- From: Thomas DeWeese <Thomas.DeWeese@Kodak.com>
- Date: Wed, 08 Dec 2004 14:48:25 -0500
- To: Boris Zbarsky <bzbarsky@MIT.EDU>
- CC: www-svg@w3.org
Boris Zbarsky wrote: > > Thomas DeWeese wrote: > >> But this is a case of inconsistent meta-data. The sender says >> that the data is not encoded, but the content indicates that it is >> GZIP encoded. > > How, exactly, does the content indicate this? Via byte-sniffing and > guessing that some byte sequences correspond to certain data types? I don't think there is generally any other way to detect inconsistent meta-data is there?

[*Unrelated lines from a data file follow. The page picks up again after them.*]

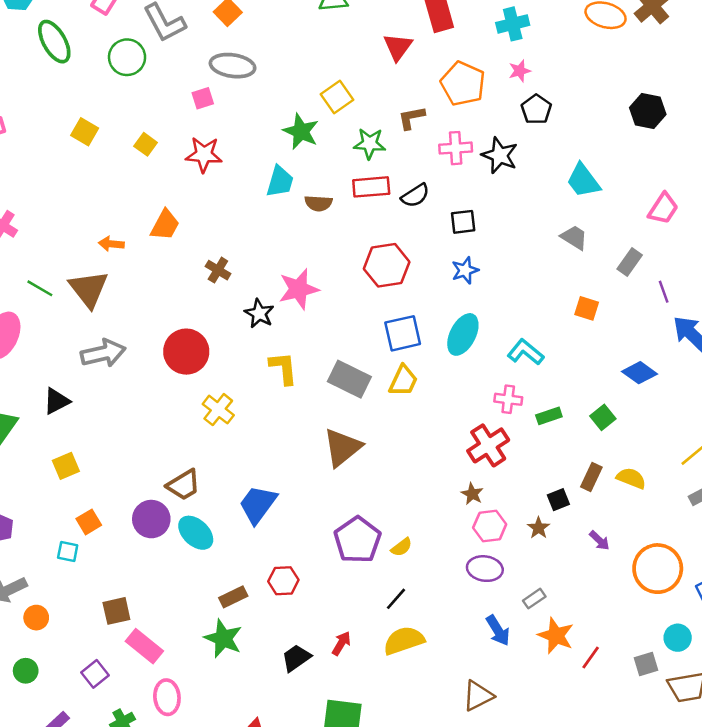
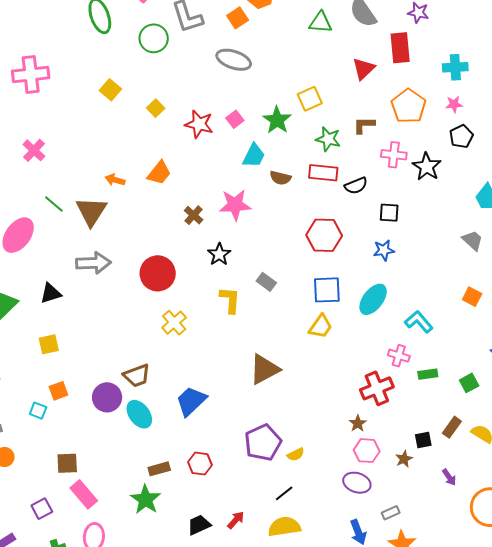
pink square: (203, 98) -> (235, 119), moved, turned -30
pink star: (299, 289) -> (235, 205), moved
gray rectangle: (349, 379) -> (266, 282), moved, size x0.6

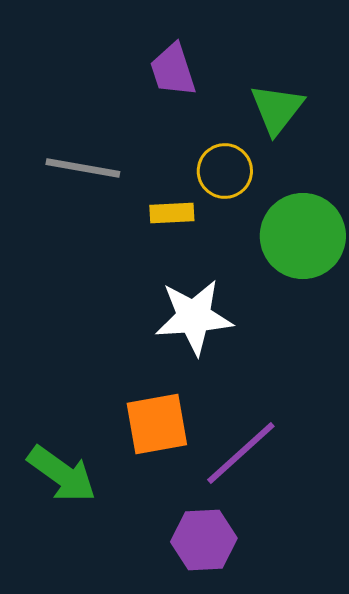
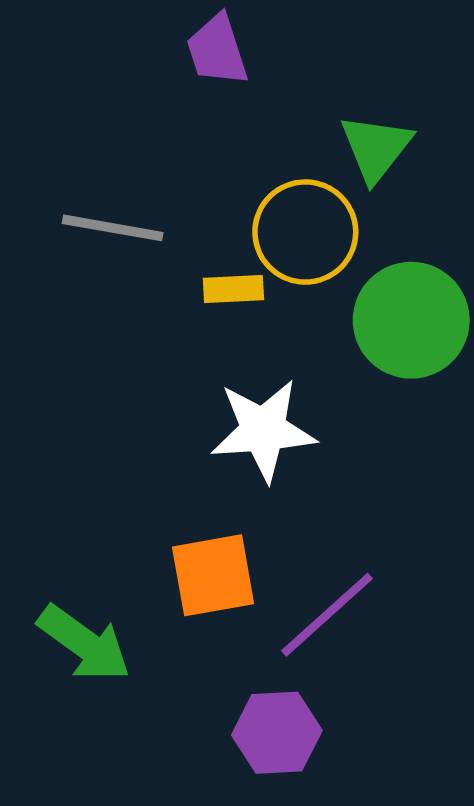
purple trapezoid: (173, 70) -> (217, 50), moved
yellow circle: (225, 171) -> (305, 232), size x1.4

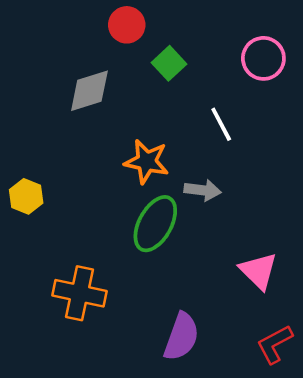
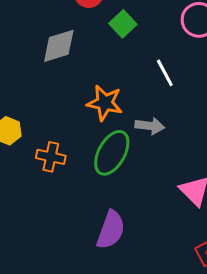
orange cross: (80, 293) -> (51, 157), moved, size x0.7
purple semicircle: (181, 337) -> (111, 230), moved

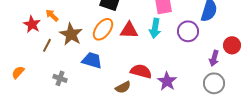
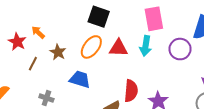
brown star: (71, 34) -> (58, 52), size x0.7
red semicircle: (141, 71) -> (131, 91), turned 80

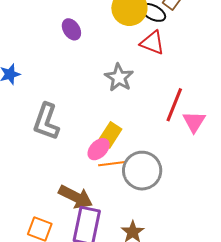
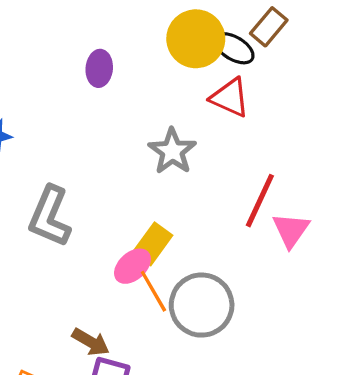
purple ellipse: (71, 29) -> (99, 68), turned 35
orange line: (112, 164) -> (153, 291), turned 64
brown arrow: (76, 197) -> (91, 342), size x0.7

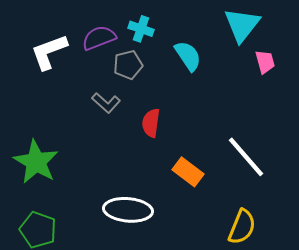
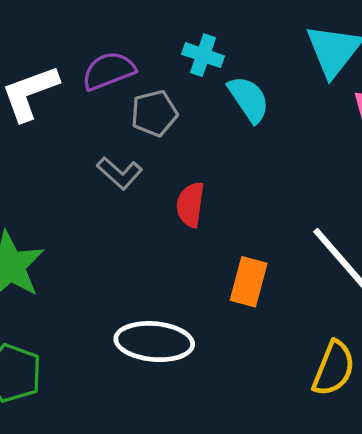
cyan cross: (141, 29) -> (203, 55), moved
orange rectangle: (188, 172) -> (249, 282), turned 68

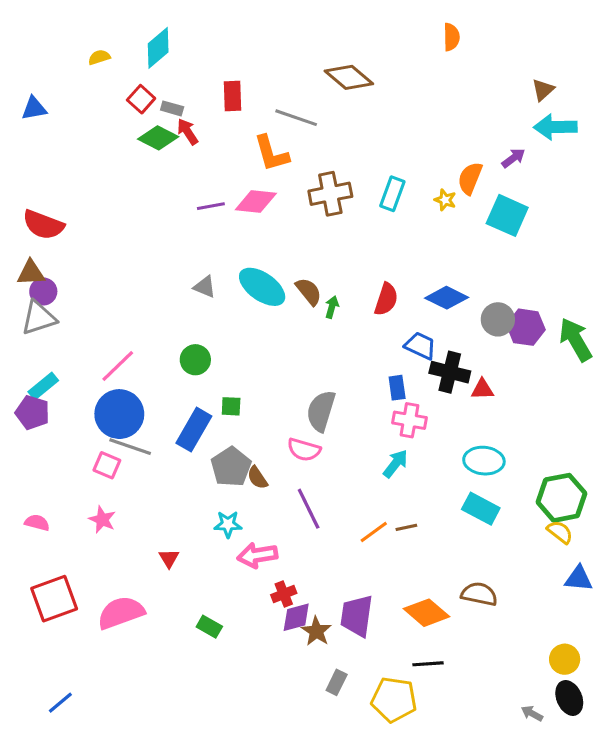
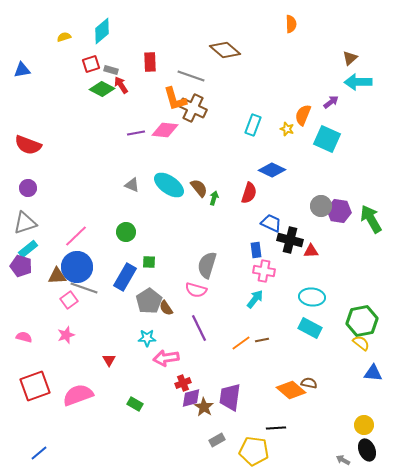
red square: (141, 99) -> (91, 64), turned 30
brown cross: (330, 194) -> (193, 108), moved, turned 36
brown triangle: (31, 273) -> (57, 276), moved
blue diamond: (447, 298) -> (272, 170), moved
gray triangle: (39, 318) -> (25, 223), moved
pink square: (107, 465) -> (69, 300), turned 30
pink star: (102, 520) -> (66, 335), turned 30
brown semicircle: (479, 594) -> (309, 383), size x0.7
orange diamond: (427, 613) -> (291, 390), moved
gray rectangle: (337, 682) -> (217, 440), turned 35

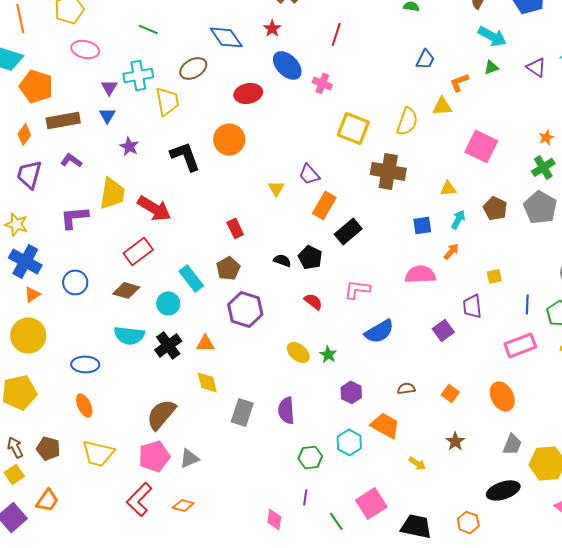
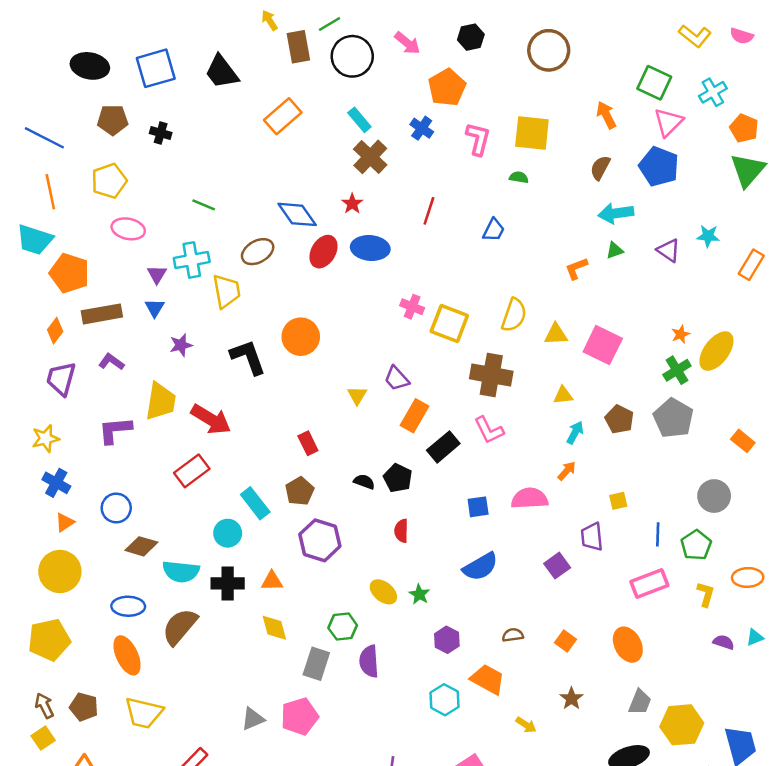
cyan arrow: (492, 36) -> (616, 213), turned 144
blue trapezoid: (425, 59) -> (494, 230), moved
blue ellipse: (287, 65) -> (370, 248), turned -40
pink cross: (322, 83) -> (412, 307), moved
red ellipse: (248, 93) -> (323, 252), moved, turned -48
yellow triangle: (442, 106) -> (556, 334), moved
purple star: (129, 146) -> (181, 345), turned 30
yellow star: (16, 224) -> (46, 439), turned -30
blue square: (422, 225) -> (478, 507), moved
blue cross: (25, 261) -> (56, 483), size x0.7
pink L-shape: (357, 289) -> (489, 430), moved, turned -124
brown diamond: (126, 290) -> (141, 546), moved
red semicircle: (313, 301) -> (401, 531), turned -126
black cross: (168, 345) -> (228, 583), turned 36
orange ellipse: (84, 405) -> (127, 655), size x1.4
brown semicircle: (161, 414) -> (180, 627), moved
pink pentagon: (154, 456) -> (300, 716), moved
green hexagon: (310, 457) -> (343, 627), moved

Heck even within XML the detect of UTF-8/16 relies on this basic technique. > I'd think we would want to avoid that mess. Otherwise, why bother with > MIME types and encoding types at all? Well first off because (unfortunately in my mind) not all content has a magic number that can be so easily checked. In other words there is lots of content that is not "self describing" in useful ways. Second off it's nice when it works. This whole thread has been about what to do when it _doesn't_ work because someone mislabeled something. > This all sounds to me like an attempt to legislate existing broken UA > and content provider behavior into technically being correct.... Who said any of this was a matter of "correct". Clearly the transfer has problems, you stated that taking the simplest of steps (as suggested by the SVG specification) to figure out what the problem was is inconsistent with the TAG finding. I only got involved because this is clearly not what the TAG intended, they do envision (perhaps even support) noticing inconsistencies, rectifying them and notifying the user.